§ **Task statement**:
Read through the records below and copy each line that uses the word "play".

────────

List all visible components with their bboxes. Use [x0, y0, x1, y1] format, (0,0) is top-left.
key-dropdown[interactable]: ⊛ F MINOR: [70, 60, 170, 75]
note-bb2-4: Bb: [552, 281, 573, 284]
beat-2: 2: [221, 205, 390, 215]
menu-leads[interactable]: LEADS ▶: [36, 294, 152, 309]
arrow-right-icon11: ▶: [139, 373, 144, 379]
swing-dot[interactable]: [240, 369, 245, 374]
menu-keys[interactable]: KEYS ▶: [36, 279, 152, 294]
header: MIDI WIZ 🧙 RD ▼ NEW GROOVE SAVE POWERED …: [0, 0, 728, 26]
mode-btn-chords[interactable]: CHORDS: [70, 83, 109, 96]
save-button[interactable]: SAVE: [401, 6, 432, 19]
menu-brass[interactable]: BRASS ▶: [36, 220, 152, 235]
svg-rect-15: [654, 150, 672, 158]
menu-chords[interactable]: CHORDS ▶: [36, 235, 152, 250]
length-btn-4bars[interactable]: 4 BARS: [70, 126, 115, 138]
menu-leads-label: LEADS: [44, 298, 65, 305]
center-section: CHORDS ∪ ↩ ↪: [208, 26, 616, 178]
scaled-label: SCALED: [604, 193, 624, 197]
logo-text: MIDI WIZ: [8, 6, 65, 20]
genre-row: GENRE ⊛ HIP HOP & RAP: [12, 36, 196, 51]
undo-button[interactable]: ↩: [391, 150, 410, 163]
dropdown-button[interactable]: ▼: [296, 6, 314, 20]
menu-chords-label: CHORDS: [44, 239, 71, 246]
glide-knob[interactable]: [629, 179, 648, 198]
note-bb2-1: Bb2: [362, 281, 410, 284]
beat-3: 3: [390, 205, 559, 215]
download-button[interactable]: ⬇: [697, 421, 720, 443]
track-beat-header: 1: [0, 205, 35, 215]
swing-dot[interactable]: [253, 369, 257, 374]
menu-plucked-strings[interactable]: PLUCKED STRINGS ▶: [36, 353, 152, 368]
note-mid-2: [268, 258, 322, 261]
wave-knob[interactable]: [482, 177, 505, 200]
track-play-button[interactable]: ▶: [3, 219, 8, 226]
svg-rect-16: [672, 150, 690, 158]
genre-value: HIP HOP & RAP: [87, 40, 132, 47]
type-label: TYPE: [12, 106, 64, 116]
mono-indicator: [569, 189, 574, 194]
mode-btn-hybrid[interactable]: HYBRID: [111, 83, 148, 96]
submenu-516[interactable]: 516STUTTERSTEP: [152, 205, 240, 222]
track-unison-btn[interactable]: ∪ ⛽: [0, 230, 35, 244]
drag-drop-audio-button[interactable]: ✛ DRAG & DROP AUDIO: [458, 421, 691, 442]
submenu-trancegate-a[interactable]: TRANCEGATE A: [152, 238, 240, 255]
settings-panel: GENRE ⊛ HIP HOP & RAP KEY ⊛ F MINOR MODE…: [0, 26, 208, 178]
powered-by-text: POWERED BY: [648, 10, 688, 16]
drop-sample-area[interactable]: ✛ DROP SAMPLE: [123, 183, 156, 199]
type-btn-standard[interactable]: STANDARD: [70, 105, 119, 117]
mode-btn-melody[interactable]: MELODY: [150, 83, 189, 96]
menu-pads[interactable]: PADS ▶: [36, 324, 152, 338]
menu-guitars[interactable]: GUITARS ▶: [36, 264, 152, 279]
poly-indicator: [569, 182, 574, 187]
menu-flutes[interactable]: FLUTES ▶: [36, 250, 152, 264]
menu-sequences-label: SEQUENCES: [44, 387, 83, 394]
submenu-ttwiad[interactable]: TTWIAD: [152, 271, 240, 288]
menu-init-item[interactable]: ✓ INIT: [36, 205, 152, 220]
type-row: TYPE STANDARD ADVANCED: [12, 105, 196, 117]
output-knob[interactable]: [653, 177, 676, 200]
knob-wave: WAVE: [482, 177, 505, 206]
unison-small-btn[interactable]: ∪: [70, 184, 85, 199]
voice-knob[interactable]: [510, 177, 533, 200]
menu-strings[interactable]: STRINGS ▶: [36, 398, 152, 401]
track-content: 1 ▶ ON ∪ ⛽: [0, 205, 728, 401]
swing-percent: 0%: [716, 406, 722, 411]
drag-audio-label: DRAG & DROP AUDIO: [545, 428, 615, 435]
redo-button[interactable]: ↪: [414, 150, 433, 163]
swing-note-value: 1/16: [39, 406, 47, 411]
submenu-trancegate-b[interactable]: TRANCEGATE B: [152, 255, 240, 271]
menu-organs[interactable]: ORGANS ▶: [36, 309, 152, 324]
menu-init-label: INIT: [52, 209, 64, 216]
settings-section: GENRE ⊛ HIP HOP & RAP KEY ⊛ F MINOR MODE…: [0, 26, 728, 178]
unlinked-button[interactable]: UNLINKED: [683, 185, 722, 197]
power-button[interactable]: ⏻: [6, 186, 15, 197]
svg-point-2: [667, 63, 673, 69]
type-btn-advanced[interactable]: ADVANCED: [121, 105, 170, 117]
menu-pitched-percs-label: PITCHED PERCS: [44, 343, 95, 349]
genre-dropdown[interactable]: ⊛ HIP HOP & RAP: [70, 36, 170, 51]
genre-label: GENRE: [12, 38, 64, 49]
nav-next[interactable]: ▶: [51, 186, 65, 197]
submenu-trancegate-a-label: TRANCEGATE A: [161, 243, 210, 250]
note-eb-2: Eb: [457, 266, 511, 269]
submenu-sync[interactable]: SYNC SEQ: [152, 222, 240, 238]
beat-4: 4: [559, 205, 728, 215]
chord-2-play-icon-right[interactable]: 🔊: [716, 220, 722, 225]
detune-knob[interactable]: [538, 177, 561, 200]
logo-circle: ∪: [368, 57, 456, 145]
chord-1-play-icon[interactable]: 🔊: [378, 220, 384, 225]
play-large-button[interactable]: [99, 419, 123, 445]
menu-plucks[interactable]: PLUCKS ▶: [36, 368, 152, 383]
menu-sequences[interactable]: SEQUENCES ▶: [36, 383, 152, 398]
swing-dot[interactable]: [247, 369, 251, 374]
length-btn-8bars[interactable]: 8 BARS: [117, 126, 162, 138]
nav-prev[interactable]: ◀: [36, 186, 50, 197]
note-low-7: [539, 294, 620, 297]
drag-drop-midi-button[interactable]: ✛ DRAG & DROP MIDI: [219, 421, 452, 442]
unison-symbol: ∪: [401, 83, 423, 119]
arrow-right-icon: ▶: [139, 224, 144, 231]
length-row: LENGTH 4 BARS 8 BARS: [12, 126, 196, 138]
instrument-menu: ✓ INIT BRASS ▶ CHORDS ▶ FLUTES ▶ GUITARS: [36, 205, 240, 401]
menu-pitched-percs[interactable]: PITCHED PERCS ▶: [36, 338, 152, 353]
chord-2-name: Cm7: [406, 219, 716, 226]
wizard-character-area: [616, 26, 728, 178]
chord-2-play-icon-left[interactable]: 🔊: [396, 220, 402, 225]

────────

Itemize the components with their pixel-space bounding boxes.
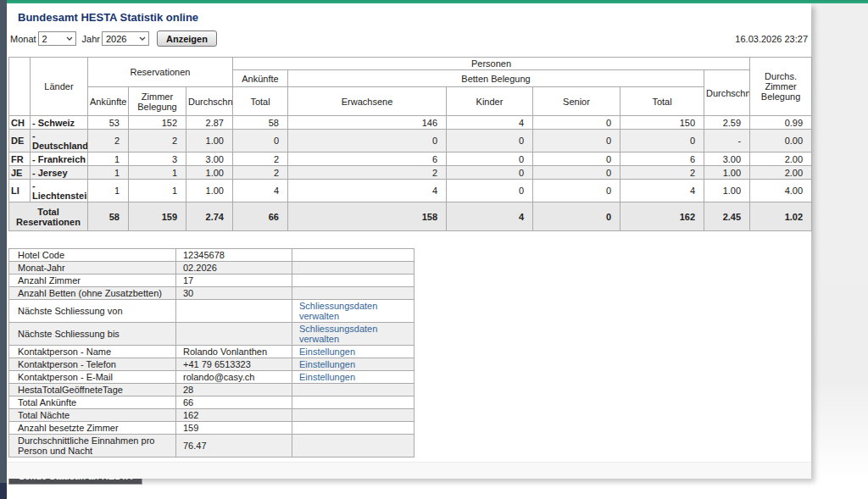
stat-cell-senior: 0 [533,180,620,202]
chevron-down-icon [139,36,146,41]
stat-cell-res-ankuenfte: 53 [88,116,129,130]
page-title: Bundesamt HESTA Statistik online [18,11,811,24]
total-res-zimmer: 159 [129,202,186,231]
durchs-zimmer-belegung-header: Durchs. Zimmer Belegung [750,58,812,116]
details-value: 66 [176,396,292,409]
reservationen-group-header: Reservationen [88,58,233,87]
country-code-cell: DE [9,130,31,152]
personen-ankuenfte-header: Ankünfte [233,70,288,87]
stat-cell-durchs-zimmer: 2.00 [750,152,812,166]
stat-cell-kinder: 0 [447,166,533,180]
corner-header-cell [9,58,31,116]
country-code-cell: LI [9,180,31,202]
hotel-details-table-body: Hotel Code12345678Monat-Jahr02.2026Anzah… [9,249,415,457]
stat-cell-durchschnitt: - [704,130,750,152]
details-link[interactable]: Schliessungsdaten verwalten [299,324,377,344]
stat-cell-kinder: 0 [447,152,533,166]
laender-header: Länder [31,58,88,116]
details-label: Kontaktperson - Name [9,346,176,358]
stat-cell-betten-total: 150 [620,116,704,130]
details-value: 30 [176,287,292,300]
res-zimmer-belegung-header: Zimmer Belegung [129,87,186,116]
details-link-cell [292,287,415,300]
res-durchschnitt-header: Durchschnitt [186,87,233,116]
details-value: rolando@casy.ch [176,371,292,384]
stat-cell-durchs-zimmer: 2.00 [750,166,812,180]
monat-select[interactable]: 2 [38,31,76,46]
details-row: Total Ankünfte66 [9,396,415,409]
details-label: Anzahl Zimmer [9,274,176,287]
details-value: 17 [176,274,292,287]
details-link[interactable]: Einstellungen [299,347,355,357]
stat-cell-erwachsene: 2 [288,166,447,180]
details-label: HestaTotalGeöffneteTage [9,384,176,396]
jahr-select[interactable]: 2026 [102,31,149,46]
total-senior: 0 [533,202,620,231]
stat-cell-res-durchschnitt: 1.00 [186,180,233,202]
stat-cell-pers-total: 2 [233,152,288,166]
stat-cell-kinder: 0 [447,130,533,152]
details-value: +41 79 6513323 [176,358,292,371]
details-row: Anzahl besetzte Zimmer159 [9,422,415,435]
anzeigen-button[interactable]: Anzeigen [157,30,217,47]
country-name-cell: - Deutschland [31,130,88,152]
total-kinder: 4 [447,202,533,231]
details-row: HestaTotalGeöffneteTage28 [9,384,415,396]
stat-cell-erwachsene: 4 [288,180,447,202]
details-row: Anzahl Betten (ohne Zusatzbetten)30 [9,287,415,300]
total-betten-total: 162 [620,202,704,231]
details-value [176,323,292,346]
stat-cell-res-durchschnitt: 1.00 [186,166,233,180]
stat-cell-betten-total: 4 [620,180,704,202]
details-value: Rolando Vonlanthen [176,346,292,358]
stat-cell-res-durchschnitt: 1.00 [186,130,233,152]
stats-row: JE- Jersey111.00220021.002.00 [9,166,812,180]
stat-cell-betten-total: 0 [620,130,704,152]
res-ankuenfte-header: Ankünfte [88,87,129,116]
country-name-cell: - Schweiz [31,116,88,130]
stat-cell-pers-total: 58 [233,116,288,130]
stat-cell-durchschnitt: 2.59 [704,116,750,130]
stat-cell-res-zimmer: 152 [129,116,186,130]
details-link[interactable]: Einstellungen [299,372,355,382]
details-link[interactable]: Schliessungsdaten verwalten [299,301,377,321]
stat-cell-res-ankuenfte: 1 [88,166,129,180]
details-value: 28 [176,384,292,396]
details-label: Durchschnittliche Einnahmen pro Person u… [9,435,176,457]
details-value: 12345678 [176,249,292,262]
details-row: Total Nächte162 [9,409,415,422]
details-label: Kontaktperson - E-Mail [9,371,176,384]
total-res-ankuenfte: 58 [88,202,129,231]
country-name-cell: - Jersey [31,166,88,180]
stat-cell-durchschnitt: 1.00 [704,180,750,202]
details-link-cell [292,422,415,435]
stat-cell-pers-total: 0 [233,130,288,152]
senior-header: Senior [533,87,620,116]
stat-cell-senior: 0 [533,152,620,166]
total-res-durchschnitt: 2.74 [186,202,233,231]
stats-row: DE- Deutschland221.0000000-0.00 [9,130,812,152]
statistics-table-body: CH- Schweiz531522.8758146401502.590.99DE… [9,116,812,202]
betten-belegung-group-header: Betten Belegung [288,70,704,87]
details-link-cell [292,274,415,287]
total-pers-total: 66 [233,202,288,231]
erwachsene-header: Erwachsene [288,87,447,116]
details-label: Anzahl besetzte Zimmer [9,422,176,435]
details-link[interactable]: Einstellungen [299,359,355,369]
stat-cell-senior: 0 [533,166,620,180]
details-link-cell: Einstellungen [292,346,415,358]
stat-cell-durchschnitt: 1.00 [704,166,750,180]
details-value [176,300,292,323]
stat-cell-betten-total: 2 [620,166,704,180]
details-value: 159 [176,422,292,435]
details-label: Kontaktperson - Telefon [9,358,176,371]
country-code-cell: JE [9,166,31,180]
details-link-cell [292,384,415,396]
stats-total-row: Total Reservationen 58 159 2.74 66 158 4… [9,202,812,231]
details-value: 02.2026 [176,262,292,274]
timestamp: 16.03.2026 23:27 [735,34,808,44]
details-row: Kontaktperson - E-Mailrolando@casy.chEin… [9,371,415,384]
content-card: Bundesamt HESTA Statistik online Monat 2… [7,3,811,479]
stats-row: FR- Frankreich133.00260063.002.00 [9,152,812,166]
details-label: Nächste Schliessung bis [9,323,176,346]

────────

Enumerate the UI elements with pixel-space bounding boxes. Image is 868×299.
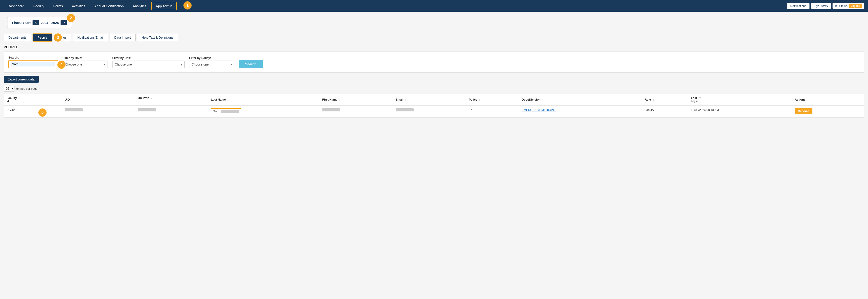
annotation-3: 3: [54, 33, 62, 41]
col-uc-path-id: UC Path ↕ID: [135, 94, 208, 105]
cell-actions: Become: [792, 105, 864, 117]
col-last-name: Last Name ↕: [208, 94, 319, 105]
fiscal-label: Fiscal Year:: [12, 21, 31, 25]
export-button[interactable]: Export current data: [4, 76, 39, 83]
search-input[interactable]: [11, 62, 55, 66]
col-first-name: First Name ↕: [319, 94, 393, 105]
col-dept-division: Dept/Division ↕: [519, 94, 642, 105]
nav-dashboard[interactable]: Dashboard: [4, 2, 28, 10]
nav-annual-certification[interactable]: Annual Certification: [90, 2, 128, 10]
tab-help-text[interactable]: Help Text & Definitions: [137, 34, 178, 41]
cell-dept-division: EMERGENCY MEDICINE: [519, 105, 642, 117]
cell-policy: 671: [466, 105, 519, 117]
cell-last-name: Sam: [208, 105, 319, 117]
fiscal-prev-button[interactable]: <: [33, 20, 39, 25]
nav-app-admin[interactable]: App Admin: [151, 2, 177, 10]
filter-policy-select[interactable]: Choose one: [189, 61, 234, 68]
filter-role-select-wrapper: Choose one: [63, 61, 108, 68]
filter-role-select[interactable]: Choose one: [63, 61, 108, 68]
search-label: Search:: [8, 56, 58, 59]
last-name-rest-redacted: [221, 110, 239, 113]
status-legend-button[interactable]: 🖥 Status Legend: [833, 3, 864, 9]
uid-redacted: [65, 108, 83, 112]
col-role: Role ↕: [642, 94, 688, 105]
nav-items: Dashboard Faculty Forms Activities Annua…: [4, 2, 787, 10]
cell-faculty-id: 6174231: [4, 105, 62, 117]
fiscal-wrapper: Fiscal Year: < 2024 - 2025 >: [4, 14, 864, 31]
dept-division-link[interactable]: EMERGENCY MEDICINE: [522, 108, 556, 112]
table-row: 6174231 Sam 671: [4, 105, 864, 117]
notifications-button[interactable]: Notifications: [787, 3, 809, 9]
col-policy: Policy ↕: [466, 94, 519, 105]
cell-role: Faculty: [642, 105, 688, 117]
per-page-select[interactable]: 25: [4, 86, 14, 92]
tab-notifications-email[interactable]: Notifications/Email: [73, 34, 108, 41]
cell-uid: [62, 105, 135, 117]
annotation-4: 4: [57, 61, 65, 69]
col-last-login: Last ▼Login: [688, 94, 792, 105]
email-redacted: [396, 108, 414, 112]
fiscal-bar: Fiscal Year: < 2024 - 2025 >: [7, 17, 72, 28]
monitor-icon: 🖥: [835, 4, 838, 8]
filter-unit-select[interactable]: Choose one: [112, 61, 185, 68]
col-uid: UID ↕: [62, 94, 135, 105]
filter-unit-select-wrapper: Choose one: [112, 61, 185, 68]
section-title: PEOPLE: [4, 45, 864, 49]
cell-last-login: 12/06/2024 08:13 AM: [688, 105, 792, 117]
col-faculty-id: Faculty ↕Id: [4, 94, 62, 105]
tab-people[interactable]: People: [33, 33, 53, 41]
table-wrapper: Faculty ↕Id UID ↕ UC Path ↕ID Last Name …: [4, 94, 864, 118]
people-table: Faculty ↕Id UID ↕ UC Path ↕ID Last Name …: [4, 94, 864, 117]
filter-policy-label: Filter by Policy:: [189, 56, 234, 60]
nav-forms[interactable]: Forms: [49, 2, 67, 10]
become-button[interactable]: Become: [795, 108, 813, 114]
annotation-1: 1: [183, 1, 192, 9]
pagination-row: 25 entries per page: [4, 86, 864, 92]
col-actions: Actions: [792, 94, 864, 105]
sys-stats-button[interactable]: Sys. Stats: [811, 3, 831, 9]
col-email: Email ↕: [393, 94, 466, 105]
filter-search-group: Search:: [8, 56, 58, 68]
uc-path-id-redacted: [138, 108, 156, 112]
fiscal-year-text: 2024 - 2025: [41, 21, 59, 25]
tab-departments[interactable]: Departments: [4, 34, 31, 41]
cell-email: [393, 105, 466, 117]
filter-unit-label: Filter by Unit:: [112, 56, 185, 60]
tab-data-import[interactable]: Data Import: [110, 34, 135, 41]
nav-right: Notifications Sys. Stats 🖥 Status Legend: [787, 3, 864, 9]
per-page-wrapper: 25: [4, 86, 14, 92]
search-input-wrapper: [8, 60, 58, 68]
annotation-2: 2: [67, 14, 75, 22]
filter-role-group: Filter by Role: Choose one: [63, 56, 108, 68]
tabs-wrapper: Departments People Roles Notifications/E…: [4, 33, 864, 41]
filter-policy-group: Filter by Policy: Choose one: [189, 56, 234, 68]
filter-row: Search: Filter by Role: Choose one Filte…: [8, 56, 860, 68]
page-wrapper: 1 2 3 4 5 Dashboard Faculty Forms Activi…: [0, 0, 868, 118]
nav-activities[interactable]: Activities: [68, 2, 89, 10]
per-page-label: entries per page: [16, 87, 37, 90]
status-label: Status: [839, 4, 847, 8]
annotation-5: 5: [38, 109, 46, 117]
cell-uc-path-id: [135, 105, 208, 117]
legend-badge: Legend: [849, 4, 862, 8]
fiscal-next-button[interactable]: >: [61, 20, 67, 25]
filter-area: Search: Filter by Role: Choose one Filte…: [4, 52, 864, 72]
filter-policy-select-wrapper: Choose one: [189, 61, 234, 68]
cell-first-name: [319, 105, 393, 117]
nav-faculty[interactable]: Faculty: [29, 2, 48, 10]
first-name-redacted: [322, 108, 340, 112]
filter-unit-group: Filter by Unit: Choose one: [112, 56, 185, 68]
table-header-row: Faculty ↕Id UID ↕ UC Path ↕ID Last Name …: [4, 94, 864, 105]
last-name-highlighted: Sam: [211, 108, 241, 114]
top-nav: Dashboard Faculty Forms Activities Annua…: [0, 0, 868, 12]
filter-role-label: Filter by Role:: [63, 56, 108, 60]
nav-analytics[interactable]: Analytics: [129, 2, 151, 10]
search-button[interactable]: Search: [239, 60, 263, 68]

────────

§ **Reply**:
track-play-button[interactable]: ▶: [3, 219, 8, 226]
chord-2-play-icon-right[interactable]: 🔊: [716, 220, 722, 225]
chord-1-play-icon[interactable]: 🔊: [378, 220, 384, 225]
play-large-button[interactable]: [99, 419, 123, 445]
chord-2-play-icon-left[interactable]: 🔊: [396, 220, 402, 225]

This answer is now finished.